Downtown housing expands, some affordable housing planned
The Oklahoman's Steve Lackmeyer took questions from readers during Friday's OKC Central Live Chat. You can join Steve's Q&As on Fridays at 9:30 a.m. and submit your questions about the happenings in and around downtown Oklahoma City. Here is an edited transcript:
I keep seeing more and more condos/housing being built in and around the downtown area. Just curious, how they are going to fill all of them? The rent is way out of my price range and I make pretty good money. I know quite a few people who find it intriguing to live in these areas but find a 15-minute drive from the burbs is far cheaper.
Affordable housing is coming, but it will be tied to income. We've seen some leveling out with rent with the influx of new projects. I suspect that will continue. We saw a glut a couple of years ago with the opening of the Steelyard, Mosaic, Lift and Metropolitan, but that supply has since been absorbed and occupancy is back up to 90 percent or better in many of the downtown apartment properties.
The new hotel proposed by the Pivot Project on 11th and Hudson looks pretty interesting but it looks to me like, except for the 12 or so spaces behind the Hudson Street Market, there isn't any parking. If they own the property where the former tiny Asian restaurant you liked sits, do you think that will be a car lot? Between the hotel, the market and Elk Valley and no parking on the north side of 11th, that will be a pretty heavily peopled area.
David Wanzer with the Pivot Project told me they are working out arrangements with nearby property owners and will also be using valet parking for the hotel. Keep in mind this project is adjacent to the streetcar and expectations about parking are changing especially in areas with high walkability like Midtown.
You have mentioned previously that private funds went into the Downtown Quiet Zone along the BNSF Railway. Where did these funds come from? Could they also be used to fund extension of the Quiet Zone to include North OKC, also perhaps Southeast OKC? Also, might the communities of Nichols Hills, The Village, and perhaps Moore provide some funding, since these improvements would benefit their residents, too?
The private funds were donated by downtown property and business owners, so this model would not work for these other areas of town. I do believe the new incoming city council members may show an interest in adding some money for quiet zones in the Britton to Hefner area as well as in southeast Oklahoma City. The BNSF doesn't really run in The Village.
When will we see movement on the OnCue construction coming to Western/Classen? I'm in favor of it. I understand the critics, but we have no other full service station this close to downtown to include gas, hot bar, variety of foods beyond sugar snacks. We should be in support of someone coming to town and providing this service. No one else has thus far, so let's support OnCue.
They have not provided a timetable yet, but they indicated they are eager to get started. They will need to spend some time on doing site reports, setting up infrastructure and drainage, and also working with the city on improvements to the street intersection at NW 13. They also will need to move the two historic homes as promised.
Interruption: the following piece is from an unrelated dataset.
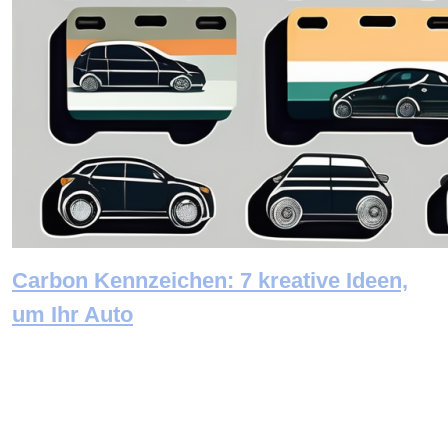
Carbon Kennzeichen: 7 kreative Ideen,
um Ihr Auto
Given the parcel make up of the "Grassy Knoll" site including parcels already under Bomasada control — what are the odds that both the Rose Rock and Bomasada project came to fruition if OCURA awarded their site to the Rose Rock proposal that makes better use of the Broadway/EKG frontage?
Look closely at the Rose Rock proposal. A lot of it is structured parking. Don't get caught up in the fact that Rose Rock presented renderings and Bomasada took the unusual step of not doing so.
The question is, which project brings the most density, people and activity to the property at NW 4 and E.K. Gaylord Ave. I doubt the apartments happen just on the private half of the block. The Rose Rock proposal leaves half of the block at a disadvantage to ever be developed. That's a question they will be expected to answer.